Today Not Tomorrow Family Resource Center collaborators Jeanne
Erickson (l-r), Betty Banks, Tia Murray, Hershey Barnett-Bridges and
Sheray Wallace
The TNT Family Resource Center Is
Open for Business
Strength-Based Parenting
Part 2 of 2

By Jonathan Gramling

Back in the early to mid-1990s into the 2000s, a health collaboration,
South Madison Family & Health Center – Harambee located in the
Villager Mall, created a one-stop shop for early childhood education
and health. Due to funding and other considerations, that collaborative
broke up and many of the partners went their separate ways. But that
didn’t mean that the spirit and goals of Harambee died with it.

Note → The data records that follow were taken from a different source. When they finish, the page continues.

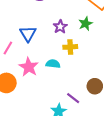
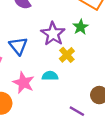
purple star: (60, 27) -> (53, 34), size x1.5
yellow cross: (70, 47) -> (67, 55), turned -32

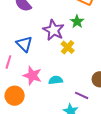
cyan semicircle: (50, 76) -> (56, 80), moved

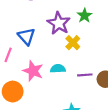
cyan semicircle: (56, 80) -> (58, 69), moved
purple line: (82, 95) -> (85, 75), moved, turned -32

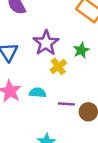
green star: (85, 16) -> (81, 50), moved

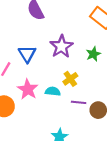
yellow cross: (58, 66) -> (70, 79), moved

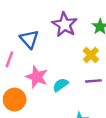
yellow cross: (70, 79) -> (91, 55), moved
cyan semicircle: (53, 91) -> (60, 85), moved, turned -32

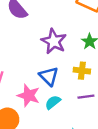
blue triangle: (29, 39) -> (49, 76), moved
yellow cross: (91, 55) -> (82, 71), turned -35

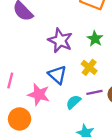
yellow cross: (82, 71) -> (89, 67), turned 35
cyan semicircle: (53, 102) -> (73, 102), moved

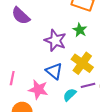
green star: (95, 39) -> (80, 30), moved
yellow cross: (89, 67) -> (82, 63), size x1.5

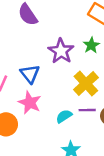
blue triangle: (54, 71) -> (30, 74), moved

Betty Banks, the former director of the Family Enhancement
component, has always been looking for a way to replicate key
elements of that collaboration and found her chance with some seed
money and an available room at the East Madison Community Center.
Through Today Not Tomorrow, Banks and collaborators from the
African American Breastfeeding Alliance of Dane County, Harambee
Village Doulas, Neighborhood Connectors and Integrative Fitness
along with partners from the Access Community Health, East Madison Neighborhood Center, Centering Pregnancy and the Meadowood Health
Partnership will be fully launching the
TNT Family Resource Center.

The collaborative services of the center will provide encouragement, support, information and guidance to women from conception to birth to the
children becoming toddlers and beyond. The core of the services will be at the center where parents can meet with professionals, receive
information and play with their children using methods provided by the center.

“One of the things that I want to say is that evaluations of programs of support and outreach have shown that there are significant, positive
changes that families make when they are able to come to a place like a family resource center, learn more about their children and build upon
the skills that they already have,” Banks emphasized. “One of the things that I really do want to emphasize is that we are a strength-based
organization. We build on the strengths of parents. We help them identify their strengths and build on those strengths. As I said before, we are
available for all families. When a baby is born, you don’t get a handbook. All families have questions about sleep, breastfeeding and other
arenting issues. We’re here for all families and not just those who have been identified as highrisk. One of the things that we have experienced
is that when you have a blend of families, they do learn from each other. What we really want to encourage is families building their own  
networks of support and strengthening bonds within neighborhoods and within the community.”

The activities especially are designed to promote the healthy development of the child.

“My background is in nursing and early childhood brain development where I was an early childhood brain development specialist with the
Wisconsin Council on Children & Families since 1998,” said Jeanne Erickson, the volunteer director of Project Babies. “When we do activities
through Project Babies and the Family Resource Center, everything is brain-based. Our environment and the structured activities that we will
be having in the afternoons on a daily basis are all brain-based and brain development principled.”

And Banks emphasized that parents will be able to observe and learn what makes their children behave and learn the way that they do, which
will make them better-equipped parents.

“The general idea is to create the kind of environment where kids and their parents can move around and play,” Banks said. “It’s about the flow
and about what encourages play. What we know is that children learn through play. And so, we really do want to help parents understand that
also, that when they see their children, we learn from children as they play. If you watch a child, you learn an awful lot about how their brain
functions. We are going to have all kinds of sessions that come out of this family resource center that benefit families.”

The TNT Family Resource Center is for everyone.

“The programs of this resource center are available for all families as opposed to some that just focus on high-risk families,” Banks said. “We
are looking at bringing in fathers who are often overlooked and do not receive the attention that they really do need. And then retirement for
some older Americans is different now. Many of them are grandparents raising grandchildren.”

The TNT Family Resource Center is open for the business of building on the strengths of parents to raise healthy babies, children and adults too.